### Material provided
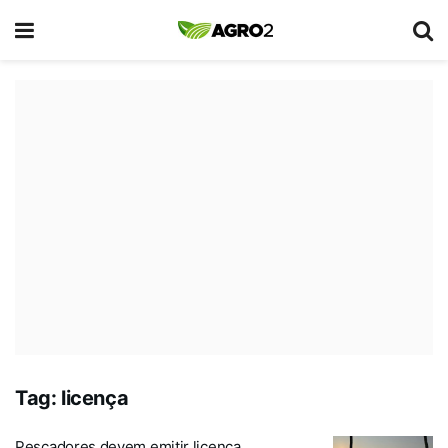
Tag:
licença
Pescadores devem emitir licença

* * *

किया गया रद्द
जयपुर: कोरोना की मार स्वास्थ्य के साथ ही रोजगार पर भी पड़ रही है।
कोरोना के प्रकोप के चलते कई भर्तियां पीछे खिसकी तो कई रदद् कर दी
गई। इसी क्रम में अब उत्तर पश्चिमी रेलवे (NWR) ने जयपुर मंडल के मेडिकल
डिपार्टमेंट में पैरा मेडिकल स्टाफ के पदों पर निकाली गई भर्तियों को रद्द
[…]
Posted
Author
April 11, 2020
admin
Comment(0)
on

### Task prompt
Copy only the lines in the listing that contain "licença".

### Result below
licença
Pescadores devem emitir licença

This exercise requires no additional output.